[Start of Attachment]
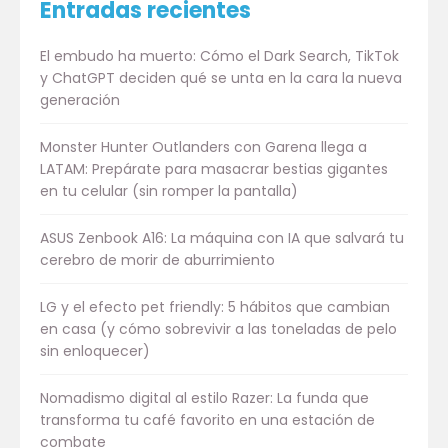
Entradas recientes
El embudo ha muerto: Cómo el Dark Search, TikTok
y ChatGPT deciden qué se unta en la cara la nueva
generación
Monster Hunter Outlanders con Garena llega a
LATAM: Prepárate para masacrar bestias gigantes
en tu celular (sin romper la pantalla)
ASUS Zenbook A16: La máquina con IA que salvará tu
cerebro de morir de aburrimiento
LG y el efecto pet friendly: 5 hábitos que cambian
en casa (y cómo sobrevivir a las toneladas de pelo
sin enloquecer)
Nomadismo digital al estilo Razer: La funda que
transforma tu café favorito en una estación de
combate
[End of Attachment]
- _Task instructions_:
Could you reproduce the records above exactly, leaving out every picture?

- _Solved problem_:
Entradas recientes
El embudo ha muerto: Cómo el Dark Search, TikTok
y ChatGPT deciden qué se unta en la cara la nueva
generación
Monster Hunter Outlanders con Garena llega a
LATAM: Prepárate para masacrar bestias gigantes
en tu celular (sin romper la pantalla)
ASUS Zenbook A16: La máquina con IA que salvará tu
cerebro de morir de aburrimiento
LG y el efecto pet friendly: 5 hábitos que cambian
en casa (y cómo sobrevivir a las toneladas de pelo
sin enloquecer)
Nomadismo digital al estilo Razer: La funda que
transforma tu café favorito en una estación de
combate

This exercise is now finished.